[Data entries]
▼▼▼
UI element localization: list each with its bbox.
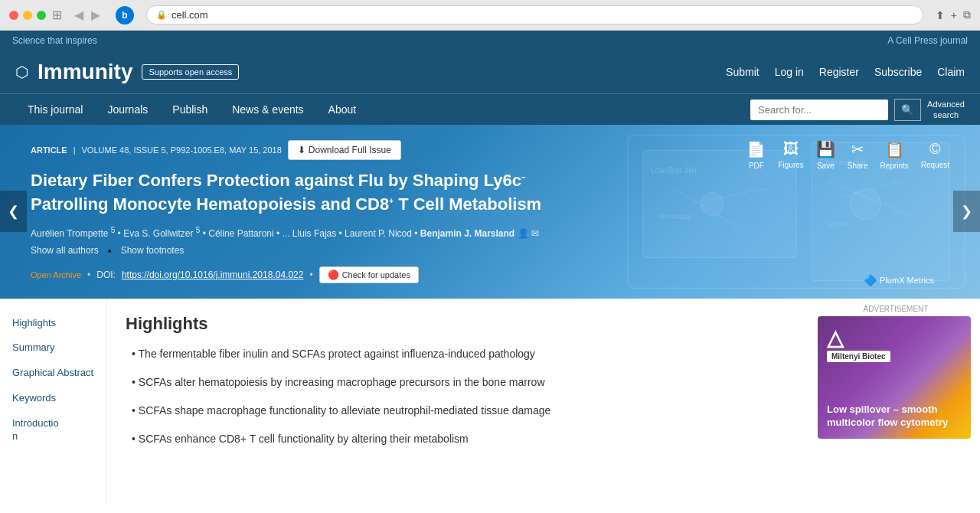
share-icon: ✂ (851, 140, 864, 158)
highlights-title: Highlights (126, 314, 793, 334)
share-action[interactable]: ✂ Share (848, 140, 868, 170)
ad-label: ADVERTISEMENT (818, 305, 974, 313)
main-content: Highlights Summary Graphical Abstract Ke… (0, 299, 980, 505)
journal-name[interactable]: Immunity (38, 60, 132, 84)
logo-area: ⬡ Immunity Supports open access (15, 60, 239, 84)
figures-action[interactable]: 🖼 Figures (778, 140, 803, 170)
reprints-icon: 📋 (885, 140, 904, 158)
save-label: Save (817, 162, 835, 170)
share-button[interactable]: ⬆ (936, 9, 945, 21)
download-label: Download Full Issue (309, 145, 391, 155)
publisher-link[interactable]: A Cell Press journal (887, 35, 968, 46)
banner-prev-button[interactable]: ❮ (0, 191, 27, 232)
request-icon: © (929, 140, 941, 158)
back-button[interactable]: ◀ (71, 6, 87, 24)
page: Science that inspires A Cell Press journ… (0, 31, 980, 513)
article-banner: Low-fiber diet Fiber-rich diet Microbiot… (0, 125, 980, 299)
miltenyi-logo-icon: △ (827, 325, 890, 351)
check-updates-button[interactable]: 🔴 Check for updates (319, 266, 419, 283)
svg-point-12 (850, 188, 880, 219)
doi-link[interactable]: https://doi.org/10.1016/j.immuni.2018.04… (122, 270, 304, 280)
advertisement-area: ADVERTISEMENT △ Miltenyi Biotec Low spil… (812, 299, 980, 505)
banner-next-button[interactable]: ❯ (953, 191, 980, 232)
advanced-search-link[interactable]: Advancedsearch (927, 99, 965, 121)
register-button[interactable]: Register (819, 66, 859, 78)
header: ⬡ Immunity Supports open access Submit L… (0, 51, 980, 93)
reprints-label: Reprints (880, 162, 909, 170)
plumx-icon: 🔷 (864, 274, 877, 286)
pdf-action[interactable]: 📄 PDF (746, 140, 766, 170)
check-updates-label: Check for updates (342, 270, 410, 279)
subscribe-button[interactable]: Subscribe (874, 66, 922, 78)
sidebar-item-keywords[interactable]: Keywords (0, 386, 106, 411)
sidebar: Highlights Summary Graphical Abstract Ke… (0, 299, 107, 505)
nav-journals[interactable]: Journals (95, 94, 160, 125)
search-button[interactable]: 🔍 (894, 99, 921, 121)
download-icon: ⬇ (298, 145, 305, 155)
nav-about[interactable]: About (316, 94, 369, 125)
top-bar: Science that inspires A Cell Press journ… (0, 31, 980, 51)
save-icon: 💾 (816, 140, 835, 158)
nav-arrows: ◀ ▶ (71, 6, 103, 24)
search-input[interactable] (750, 100, 888, 120)
tabs-button[interactable]: ⧉ (963, 8, 971, 21)
bullet-separator: • (87, 270, 90, 280)
show-footnotes-link[interactable]: Show footnotes (121, 245, 185, 257)
article-title: Dietary Fiber Confers Protection against… (31, 169, 582, 217)
show-authors-link[interactable]: Show all authors (31, 245, 99, 257)
title-sup1: − (521, 173, 526, 181)
highlight-item-2: • SCFAs alter hematopoiesis by increasin… (126, 374, 793, 390)
bing-icon[interactable]: b (116, 6, 134, 25)
article-label: ARTICLE (31, 145, 67, 155)
forward-button[interactable]: ▶ (88, 6, 103, 24)
tagline: Science that inspires (12, 35, 97, 46)
title-part3: T Cell Metabolism (394, 194, 541, 214)
save-action[interactable]: 💾 Save (816, 140, 835, 170)
nav-this-journal[interactable]: This journal (15, 94, 95, 125)
figures-label: Figures (778, 161, 803, 169)
doi-label: DOI: (96, 270, 116, 280)
claim-button[interactable]: Claim (937, 66, 965, 78)
svg-text:SCFAs: SCFAs (827, 221, 849, 228)
author-icons: 👤 ✉ (518, 228, 539, 239)
login-button[interactable]: Log in (775, 66, 804, 78)
browser-chrome: ⊞ ◀ ▶ b 🔒 cell.com ⬆ + ⧉ (0, 0, 980, 31)
ad-image[interactable]: △ Miltenyi Biotec Low spillover – smooth… (818, 316, 971, 439)
pdf-icon: 📄 (746, 140, 766, 158)
request-label: Request (921, 161, 949, 169)
search-area: 🔍 Advancedsearch (750, 99, 965, 121)
close-button[interactable] (9, 11, 18, 20)
sidebar-item-introduction[interactable]: Introduction (0, 411, 106, 449)
highlight-item-4: • SCFAs enhance CD8+ T cell functionalit… (126, 431, 793, 447)
share-label: Share (848, 162, 868, 170)
svg-point-11 (701, 192, 724, 215)
open-access-badge[interactable]: Supports open access (142, 64, 239, 80)
maximize-button[interactable] (37, 11, 46, 20)
minimize-button[interactable] (23, 11, 32, 20)
url-text: cell.com (172, 9, 208, 21)
miltenyi-name: Miltenyi Biotec (827, 351, 890, 362)
plumx-badge[interactable]: 🔷 PlumX Metrics (864, 274, 934, 286)
download-full-issue-button[interactable]: ⬇ Download Full Issue (288, 140, 401, 160)
separator: | (74, 145, 76, 155)
highlight-item-1: • The fermentable fiber inulin and SCFAs… (126, 346, 793, 362)
nav-left: This journal Journals Publish News & eve… (15, 94, 368, 125)
corresponding-author: Benjamin J. Marsland (420, 228, 514, 239)
submit-button[interactable]: Submit (726, 66, 760, 78)
sidebar-item-summary[interactable]: Summary (0, 335, 106, 361)
reprints-action[interactable]: 📋 Reprints (880, 140, 909, 170)
request-action[interactable]: © Request (921, 140, 949, 170)
sidebar-item-highlights[interactable]: Highlights (0, 311, 106, 336)
address-bar[interactable]: 🔒 cell.com (146, 5, 923, 25)
nav-news-events[interactable]: News & events (220, 94, 315, 125)
update-icon: 🔴 (328, 270, 339, 280)
sidebar-item-graphical-abstract[interactable]: Graphical Abstract (0, 361, 106, 386)
nav-publish[interactable]: Publish (160, 94, 220, 125)
sidebar-toggle-icon[interactable]: ⊞ (52, 8, 62, 22)
pdf-label: PDF (749, 162, 764, 170)
svg-text:Microbiota: Microbiota (658, 213, 691, 221)
title-part2: Patrolling Monocyte Hematopoiesis and CD… (31, 194, 389, 214)
lock-icon: 🔒 (156, 10, 167, 20)
open-archive-badge: Open Archive (31, 270, 81, 279)
add-tab-button[interactable]: + (951, 9, 957, 21)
▲▲▲
> **Work task**
Quote the records above in full, dropping each picture.

> **Written response**
UI element localization: list each with its bbox.
share-icon: ✂ (851, 140, 864, 158)
highlights-title: Highlights (126, 314, 793, 334)
share-action[interactable]: ✂ Share (848, 140, 868, 170)
ad-label: ADVERTISEMENT (818, 305, 974, 313)
main-content: Highlights Summary Graphical Abstract Ke… (0, 299, 980, 505)
journal-name[interactable]: Immunity (38, 60, 132, 84)
logo-area: ⬡ Immunity Supports open access (15, 60, 239, 84)
figures-action[interactable]: 🖼 Figures (778, 140, 803, 170)
reprints-icon: 📋 (885, 140, 904, 158)
save-label: Save (817, 162, 835, 170)
share-button[interactable]: ⬆ (936, 9, 945, 21)
download-label: Download Full Issue (309, 145, 391, 155)
publisher-link[interactable]: A Cell Press journal (887, 35, 968, 46)
banner-prev-button[interactable]: ❮ (0, 191, 27, 232)
request-icon: © (929, 140, 941, 158)
back-button[interactable]: ◀ (71, 6, 87, 24)
page: Science that inspires A Cell Press journ… (0, 31, 980, 513)
article-banner: Low-fiber diet Fiber-rich diet Microbiot… (0, 125, 980, 299)
miltenyi-logo-icon: △ (827, 325, 890, 351)
check-updates-button[interactable]: 🔴 Check for updates (319, 266, 419, 283)
svg-point-12 (850, 188, 880, 219)
doi-link[interactable]: https://doi.org/10.1016/j.immuni.2018.04… (122, 270, 304, 280)
advertisement-area: ADVERTISEMENT △ Miltenyi Biotec Low spil… (812, 299, 980, 505)
banner-next-button[interactable]: ❯ (953, 191, 980, 232)
advanced-search-link[interactable]: Advancedsearch (927, 99, 965, 121)
register-button[interactable]: Register (819, 66, 859, 78)
header: ⬡ Immunity Supports open access Submit L… (0, 51, 980, 93)
reprints-label: Reprints (880, 162, 909, 170)
plumx-icon: 🔷 (864, 274, 877, 286)
pdf-action[interactable]: 📄 PDF (746, 140, 766, 170)
check-updates-label: Check for updates (342, 270, 410, 279)
subscribe-button[interactable]: Subscribe (874, 66, 922, 78)
sidebar-item-keywords[interactable]: Keywords (0, 386, 106, 411)
sidebar: Highlights Summary Graphical Abstract Ke… (0, 299, 107, 505)
nav-journals[interactable]: Journals (95, 94, 160, 125)
search-button[interactable]: 🔍 (894, 99, 921, 121)
download-icon: ⬇ (298, 145, 305, 155)
nav-about[interactable]: About (316, 94, 369, 125)
top-bar: Science that inspires A Cell Press journ… (0, 31, 980, 51)
save-icon: 💾 (816, 140, 835, 158)
nav-arrows: ◀ ▶ (71, 6, 103, 24)
search-input[interactable] (750, 100, 888, 120)
tabs-button[interactable]: ⧉ (963, 8, 971, 21)
bullet-separator: • (87, 270, 90, 280)
show-footnotes-link[interactable]: Show footnotes (121, 245, 185, 257)
article-title: Dietary Fiber Confers Protection against… (31, 169, 582, 217)
show-authors-link[interactable]: Show all authors (31, 245, 99, 257)
title-sup1: − (521, 173, 526, 181)
highlight-item-2: • SCFAs alter hematopoiesis by increasin… (126, 374, 793, 390)
bing-icon[interactable]: b (116, 6, 134, 25)
article-label: ARTICLE (31, 145, 67, 155)
forward-button[interactable]: ▶ (88, 6, 103, 24)
tagline: Science that inspires (12, 35, 97, 46)
title-part3: T Cell Metabolism (394, 194, 541, 214)
save-action[interactable]: 💾 Save (816, 140, 835, 170)
nav-this-journal[interactable]: This journal (15, 94, 95, 125)
figures-label: Figures (778, 161, 803, 169)
doi-label: DOI: (96, 270, 116, 280)
claim-button[interactable]: Claim (937, 66, 965, 78)
svg-text:SCFAs: SCFAs (827, 221, 849, 228)
author-icons: 👤 ✉ (518, 228, 539, 239)
login-button[interactable]: Log in (775, 66, 804, 78)
browser-chrome: ⊞ ◀ ▶ b 🔒 cell.com ⬆ + ⧉ (0, 0, 980, 31)
ad-image[interactable]: △ Miltenyi Biotec Low spillover – smooth… (818, 316, 971, 439)
pdf-icon: 📄 (746, 140, 766, 158)
request-label: Request (921, 161, 949, 169)
search-area: 🔍 Advancedsearch (750, 99, 965, 121)
close-button[interactable] (9, 11, 18, 20)
sidebar-item-introduction[interactable]: Introduction (0, 411, 106, 449)
highlight-item-4: • SCFAs enhance CD8+ T cell functionalit… (126, 431, 793, 447)
share-label: Share (848, 162, 868, 170)
svg-point-11 (701, 192, 724, 215)
open-access-badge[interactable]: Supports open access (142, 64, 239, 80)
maximize-button[interactable] (37, 11, 46, 20)
minimize-button[interactable] (23, 11, 32, 20)
url-text: cell.com (172, 9, 208, 21)
miltenyi-name: Miltenyi Biotec (827, 351, 890, 362)
plumx-badge[interactable]: 🔷 PlumX Metrics (864, 274, 934, 286)
download-full-issue-button[interactable]: ⬇ Download Full Issue (288, 140, 401, 160)
separator: | (74, 145, 76, 155)
highlight-item-1: • The fermentable fiber inulin and SCFAs… (126, 346, 793, 362)
nav-left: This journal Journals Publish News & eve… (15, 94, 368, 125)
corresponding-author: Benjamin J. Marsland (420, 228, 514, 239)
submit-button[interactable]: Submit (726, 66, 760, 78)
sidebar-item-summary[interactable]: Summary (0, 335, 106, 361)
reprints-action[interactable]: 📋 Reprints (880, 140, 909, 170)
request-action[interactable]: © Request (921, 140, 949, 170)
sidebar-item-highlights[interactable]: Highlights (0, 311, 106, 336)
address-bar[interactable]: 🔒 cell.com (146, 5, 923, 25)
nav-news-events[interactable]: News & events (220, 94, 315, 125)
update-icon: 🔴 (328, 270, 339, 280)
sidebar-item-graphical-abstract[interactable]: Graphical Abstract (0, 361, 106, 386)
nav-publish[interactable]: Publish (160, 94, 220, 125)
sidebar-toggle-icon[interactable]: ⊞ (52, 8, 62, 22)
pdf-label: PDF (749, 162, 764, 170)
svg-text:Microbiota: Microbiota (658, 213, 691, 221)
title-part2: Patrolling Monocyte Hematopoiesis and CD… (31, 194, 389, 214)
lock-icon: 🔒 (156, 10, 167, 20)
open-archive-badge: Open Archive (31, 270, 81, 279)
add-tab-button[interactable]: + (951, 9, 957, 21)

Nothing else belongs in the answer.